Citation for the article:

Hollands, Neil. "Improving the Model for Interactive Readers' Advisory Service." Reference and User Services Quarterly 45.3 (Spring 2006): 205-212.

Read in print, via workplace routing.

In essence, this article proposes an alternative to face to face readers' advisory. It does not advocate eliminating the traditional model, but it suggests the proposed method, using forms, can be superior in many ways. For librarians who are RA practitioners, this is an article worth reading.

The author highlights the Looking for a Good Book program at the Williamsburg (VA) Regional Library, which provides the model for the author's discussion. The author does a good job or reviewing the common assumptions of traditional RA, and he then discusses how to implement the form-based RA.

The first assumption is that "readers will approach librarians with RA questions" (206). Personally, I don't think I would approach librarians at my local branch for RA. For one, I am pretty confident that I can find something good to read. However, I think the bigger issue is approachability. The librarians at the small reference desk don't seem very approachable for this purpose. Sure, any reference question, and I would be there. For RA, I am not so sure. It may be a "vibe" thing, or it may be I have never seen anyone approach that reference desk with RA assistance in mind.

The second assumption is that "the person approached with an RA question will be the right person for the job" (206). I think this is a good a good question to ask. I consider myself fairly well-read and informed about reading trends, but there are still genres that I am nowhere near an expert. This is just basic nature. I am like most librarians according to Hollands, that is, "talented generalists with areas of strength to which their attention gravitates" (206). I do know how to use the tools if need be, but a reader would want someone knowledgeable on the spot. I can see the author's point on this. We do need to keep the illusion. This comes from the fifth assumption: "resources needed by readers' advisors are easy to use in face-to-face discussion" (207). The illusion idea goes to credibility as readers have the impression we have read anything and everything.

The author also discusses briefly the traits a successful RA practitioner should have. I like the list, so I would like to note it here:
  • "Willingness to put aside personal bias and suggest books that fit readers."
  • "Knowledge of the style of many authors and interest in acquainting oneself with more."
  • "Understanding of the differences between genres."
  • "Familiarity with the print and digital tools available for researching books and authors."
  • "Skill in writing annotations that reflect the appeal factors of a book."
  • "Good communication skills and a desire to talk about books" (208).
I will admit that putting aside the personal biases may not be easy. It is very tempting to use our position to steer patrons into "better" reading. However, we are there to provide books that fit their reader needs and desires. Yet, I don't think we can be totally devoid of bias, or at least beliefs. Biases and beliefs are a part of who we are. I don't think we should totally forsake them, but we should not let them interfere with the work at hand.
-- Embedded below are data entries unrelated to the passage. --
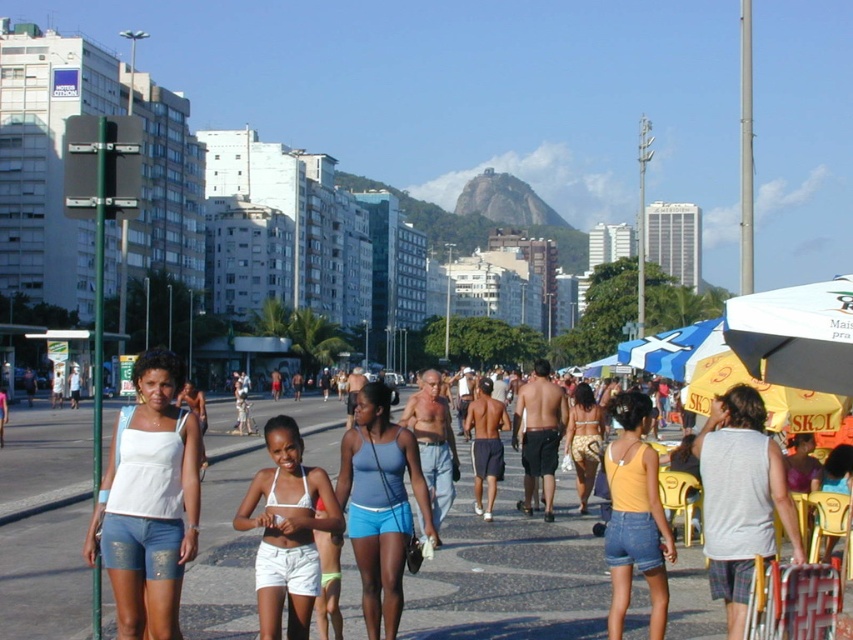 You are a photographer trying to capture a person wearing matte blue shorts at center in the image. The camera you are using has a focal length of 50mm and an aperture of f2.8. The person is standing at point 0.789, 0.447. You want to ensure that the person is in focus while the background remains slightly blurred. What adjustment should you make to the camera settings to achieve this effect?

To achieve a blurred background while keeping the matte blue shorts at center in focus, you can use a wider aperture setting like f2.8, which you already have. This aperture allows more light and creates a shallower depth of field, resulting in the background being out of focus. Ensure the subject is positioned away from the background and maintain the focus on the matte blue shorts at center. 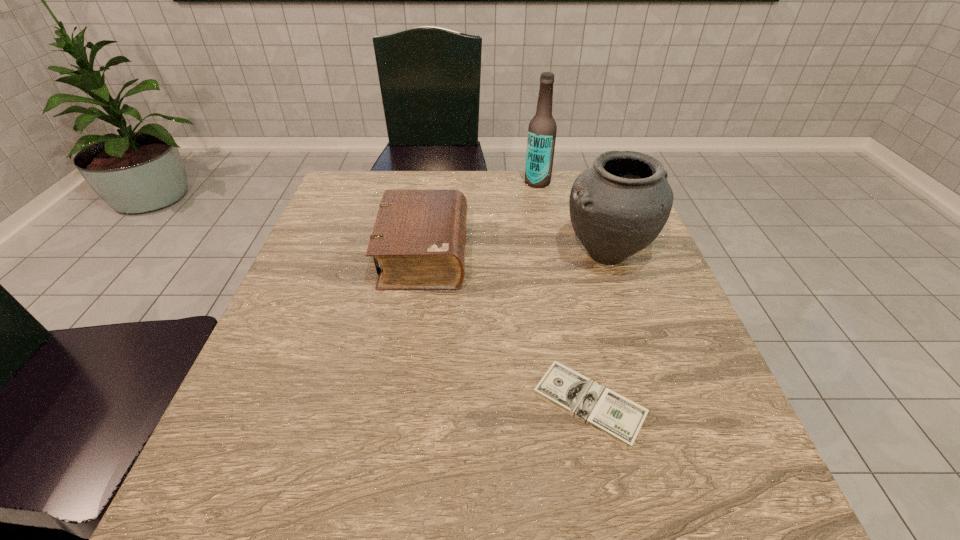 Locate an element on the screen. This screenshot has height=540, width=960. the tallest object is located at coordinates (542, 129).

The height and width of the screenshot is (540, 960). Find the location of `the farthest object`. the farthest object is located at coordinates (542, 129).

Locate an element on the screen. the third shortest object is located at coordinates (618, 206).

Locate an element on the screen. This screenshot has width=960, height=540. the leftmost object is located at coordinates (419, 237).

Identify the location of the second shortest object. The image size is (960, 540). point(419,237).

Identify the location of the shortest object. (615, 416).

The height and width of the screenshot is (540, 960). What are the coordinates of `dollar` in the screenshot? It's located at (615, 416).

Image resolution: width=960 pixels, height=540 pixels. I want to click on free space located 0.360m on the label of the beer bottle, so click(397, 182).

Locate an element on the screen. The width and height of the screenshot is (960, 540). free region located on the label of the beer bottle is located at coordinates (486, 182).

The height and width of the screenshot is (540, 960). Find the location of `vacant space located on the label of the beer bottle`. vacant space located on the label of the beer bottle is located at coordinates (429, 182). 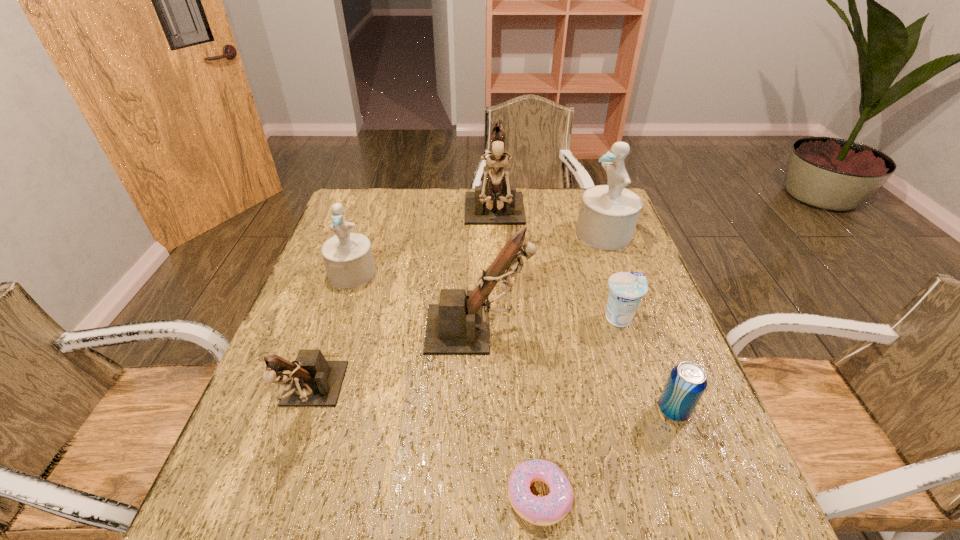 The image size is (960, 540). I want to click on vacant space that satisfies the following two spatial constraints: 1. at the beak of the blue yogurt; 2. on the right side of the third farthest object, so [337, 318].

The width and height of the screenshot is (960, 540). I want to click on free location that satisfies the following two spatial constraints: 1. at the beak of the yogurt; 2. on the left side of the sixth nearest object, so tap(337, 318).

The width and height of the screenshot is (960, 540). Find the location of `vacant area that satisfies the following two spatial constraints: 1. on the front-facing side of the nearest brown figurine; 2. on the right side of the beer can`. vacant area that satisfies the following two spatial constraints: 1. on the front-facing side of the nearest brown figurine; 2. on the right side of the beer can is located at coordinates (306, 410).

At what (x,y) coordinates should I click in order to perform the action: click on free space that satisfies the following two spatial constraints: 1. on the front-facing side of the fourth farthest figurine; 2. on the front-facing side of the nearest figurine. Please return your answer as a coordinate pair (x, y). This screenshot has width=960, height=540. Looking at the image, I should click on (477, 398).

Image resolution: width=960 pixels, height=540 pixels. In order to click on free location that satisfies the following two spatial constraints: 1. at the beak of the smaller white figurine; 2. on the right side of the beer can in this screenshot , I will do `click(306, 410)`. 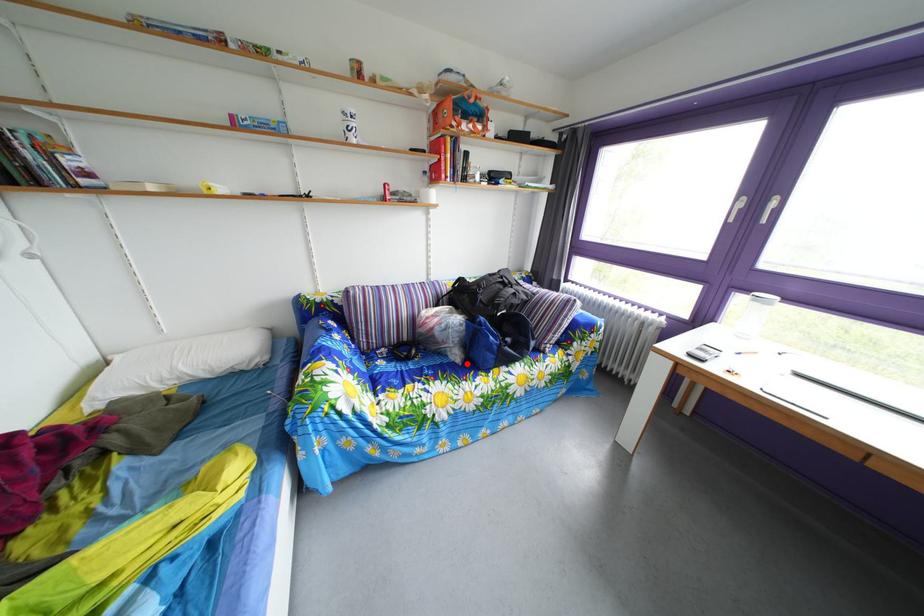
The amount of RA that I do at work is minimal, but I strive to know about various authors and genres either by reading the works or using the tools to read about them. Online resources make this easier. You can learn about any genere via various well-made websites. Add to this resources like Genreflecting, and I can't see a reason for a librarian not to have at least a passing acquaintance with genres outside of their interest range. As for writing annotations, I think that is why I make notes on books I read in my blogs, a way to remind myself what I have read as well as get a sense of what the book was about in case someone asks. It is a skill that should improve with practice. In my case, I don't aim for a full review, just enough to have that sense of the book.

On sharing personal reading preferences, which the author also discusses, I cannot emphasize this enough. It is also something I wish my colleagues would do more. I happen to know one of my colleagues reads a good amount of YA literature as well as graphic novels, a genre I love as well. Otherwise, I am fairly clueless about the rest of my coworkers, and not necessarily for lack of prodding.

Here is another piece of advice I thought to be important:
  • "For each reader [referring to the responses from the advisor], try to mix well-known, well-publicized authors and books with some that are less familiar. Provide some responses that are right down the middle of the reader's interests, and some that encourage small stretches into new territory. This range of books should try to satisfy most of the readers likely tendencies and moods as shown by the form. Make sure all of the books you list are in your library's holdings" (211).
Moving to a different idea, I had an interesting thought when I read the author on archiving previous RA forms for documentation. My question was "what about privacy?" Do we really want a repository of what people are reading available in such a ready way? This was not addressed in the article, and yet, given the current climate, I have to wonder.


For another discussion of this article, see Rick Roche's post in his blog ricklibrarian. He raises additional questions about the service and possible implementation in a small setting.

On a serendipity note, our Web Librarian walks in as I am typing this note asking if we have a good answer to the question of "I need a history book [American] to read and review for my class." We get this every so often, and it is a variant of doing RA since you have to suggest something they may be remotely interested in reading and fits the scope of the class. There is no silver bullet to this one; it boils down to trying to find them something even when they answer your questions with "I am not interested in anything," which was the reply he got at the time. If nothing else, this assignment, and others like it, keep us on our toes.